Bir kitap bittiğinde önce bir iç geçirirsiniz sonra hafif bir gülücük kondurursunuz ya yüzünüze. Oturur düşünürsünüz bütün o satırları. Livaneli'nin kitapları bana bu anları yaşatıyor her zaman.
Kitap her açıdan sizi doyuruyor. Geçmişte yaşanmış ve günümüzde hemen hemen kimsenin bilmediği olaylar , aşk , insan olmanın kötülüğü...
Uzun süredir kitaba dair alıntılar, haberler, incelemeler önüme düşüyordu ama her defasında "Ben bunu sonra okurum ya" diyip erteliyordum. Eğer siz de bunu yapıyorsanız , yapmayın. Her insanın ölmeden önce okuması gerekenler listesi vardır, bu kitap o listelere layık.

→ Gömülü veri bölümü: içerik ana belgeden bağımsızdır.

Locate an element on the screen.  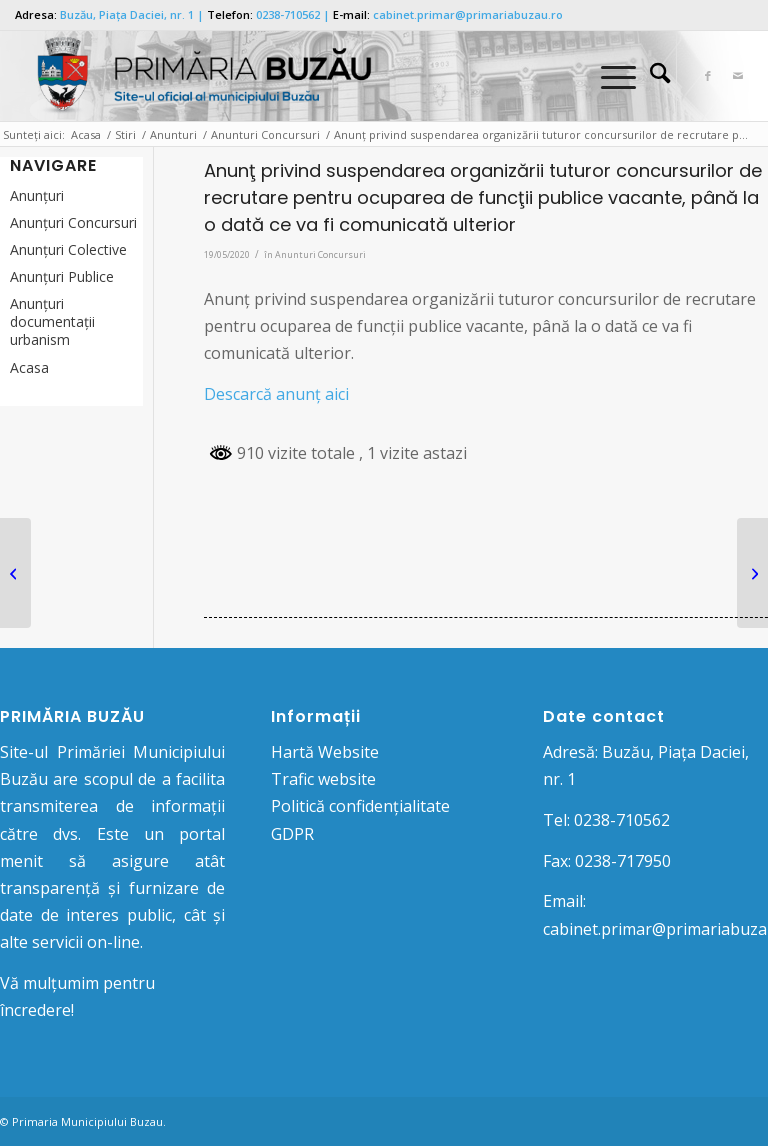 Politică confidențialitate is located at coordinates (360, 806).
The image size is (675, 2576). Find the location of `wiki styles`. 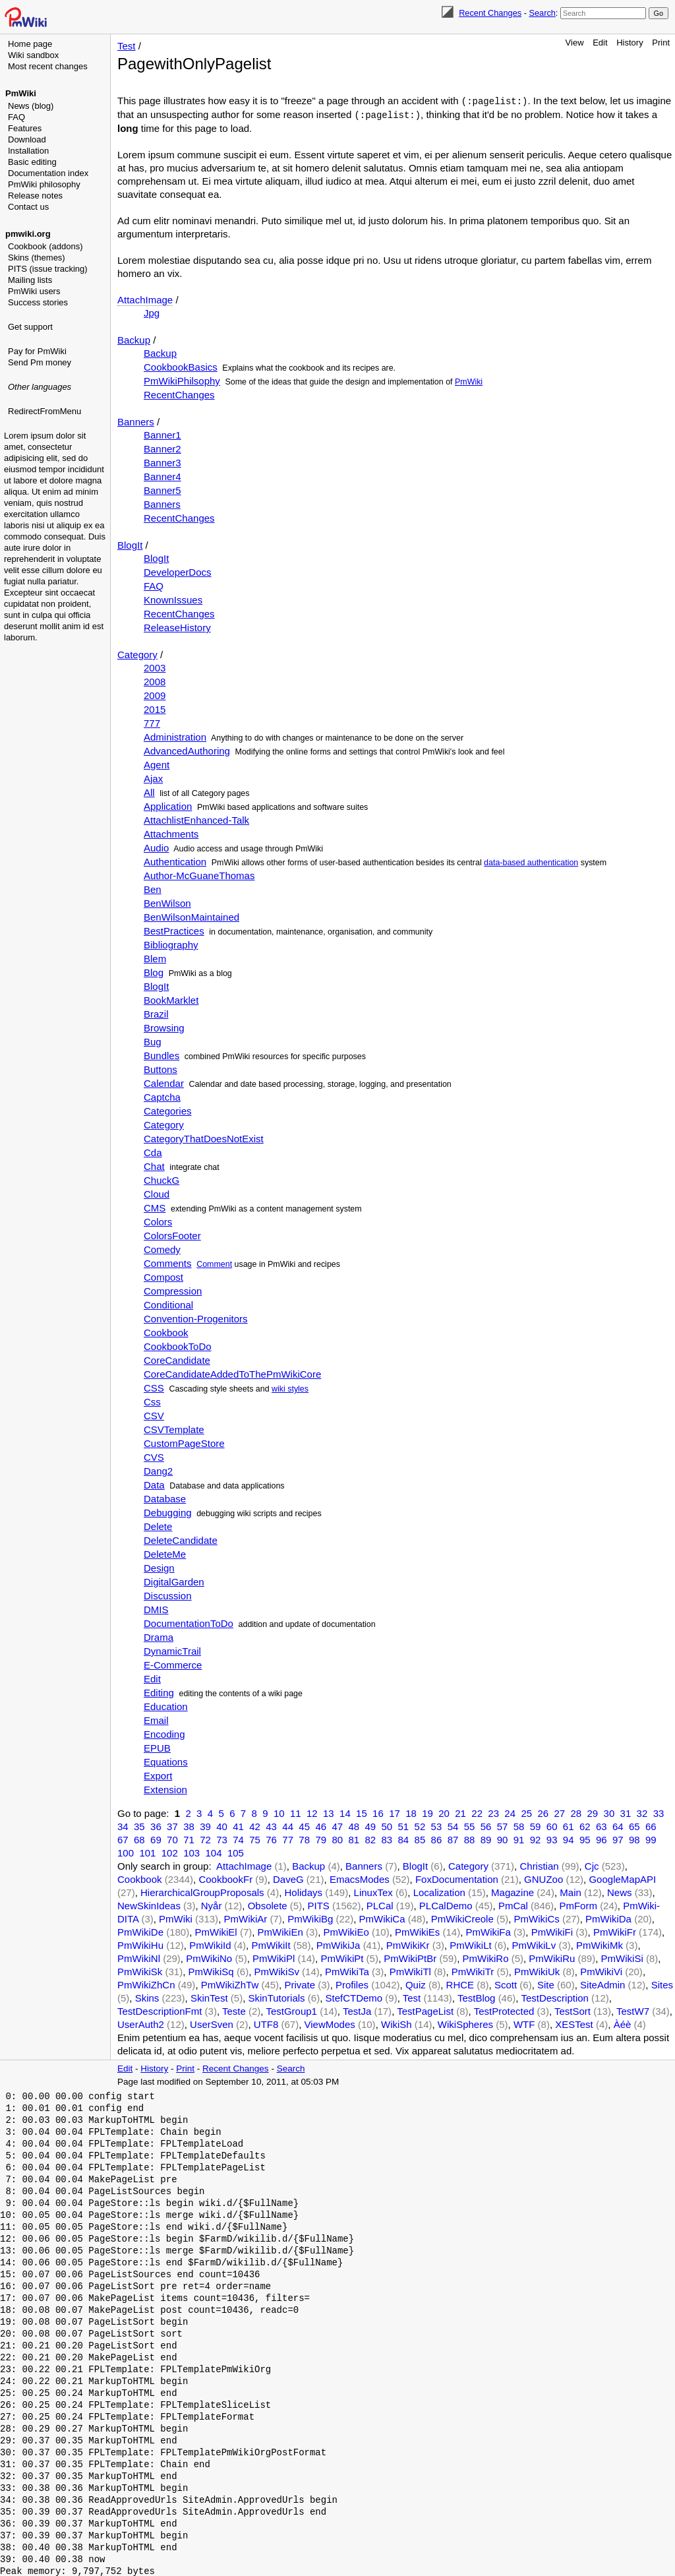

Dil olarak akıcı, ama akıcılığının yanında bir çırpıda bitebilen bir kitap değil. Bunun sebebi içerisinde barındıran olaylardan çokça bilgiler vermesi. Bu bilgiler hemen okuyayım geçeyimlik değil insan oturup düşünüyor.
Kısacası Zülfü Livane'li diline olan sevgimden ötürü ne kadar tarafsız olabilirsem o kadar tarafsız düşüncelerim :)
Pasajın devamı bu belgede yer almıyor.